I prefer to spend my lunch hour eating (obviously). This is yet another opportunity to close our laptops and step away from our desks. You’ll most likely find me out in the courtyard immersed in a book or grabbing a sandwich with some coworkers at a nearby shop. Depending on the day of the week, I may round out my lunch by joining a Practice Talk. Once a week the Tanzu Labs practitioners get together virtually for the Tanzu Labs Practice Talk series where we hear share-outs from other engagements and participate in discussions that focus on our core practices.
Afternoon: synthesizing research
The rest of the afternoon will be spent working with my pair on synthesizing our ongoing research. As we continue through our discovery phase, the goal is to do just enough research in order to keep our build-measure-learn loop as short as possible. By continuously performing this cycle, we are able to deliver more value to our users as soon as possible.
We often conduct our interviews remotely and document our notes using an online collaboration tool like FigJam or Miro. With this morning’s interview behind us, it’s time to synthesize our notes by affinitizing our findings into patterns and themes. If we have multiple interviews to review, we’ll bring in the rest of the team, divide into small groups, and get to work.
Break
After an afternoon of synthesizing, it’s time for a team brain break. I’m very competitive and our weekly game time is the perfect fit for team building and collaboration. Codenames is my personal favorite—especially when we invite another product team for a team vs. team game.
Before jumping back into design work, I use this time to catch up with Slack happenings, review emails, and get a few admin things off the to-do list.
Later: user journeys
As the team continues through this preliminary discovery phase, we prioritize understanding our users’ points of view. We used the morning for conducting an interview, the early afternoon for synthesizing what we learned, and now it’s time to apply it. For this, we pull in our product managers to map out what our user journey looks like. A user Journey Map is a design artifact used to map the user’s initiatives over a certain period of time, detailing each task and interactions our users take to complete their current process. Personas keep us focused on whose experience we’re solving for during this workshop—luckily my pair and I defined our primary persona last week.

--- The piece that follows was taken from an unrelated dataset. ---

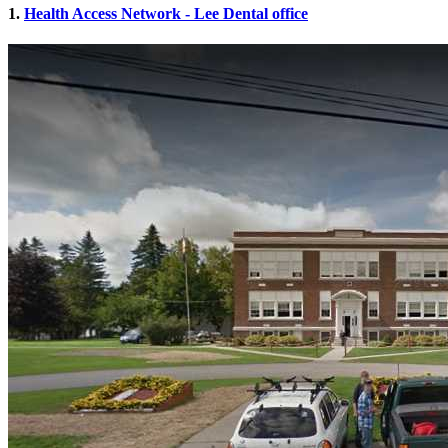
1.
Health Access Network - Lee Dental office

Using the narratives we’ve gathered from users in interviews, we outline the user journey for our personas and map their pain points chronologically. By the time we’re done, we will have a holistic view of our users’ experience. Next, we’ll move forward with prioritizing these pain problems based on user value, but we’ll save that for another day.
Continuous improvement is key to our professional development, so my pair and I end the day with a short reflection on what we accomplished as a design pair. A plus/delta feedback session is made to be brief and provides a simple way to share what was exciting for us, as well as which areas or skills we may need to improve.
End of day
After eight hours of problem solving, we close our laptops and head home for the evening. Sustainable work is encouraged and practiced earnestly at Tanzu Labs, so you won’t catch us staying much later than 5:30—unless you’re like me and use a few extra minutes to queue up the ultimate playlist for the drive home.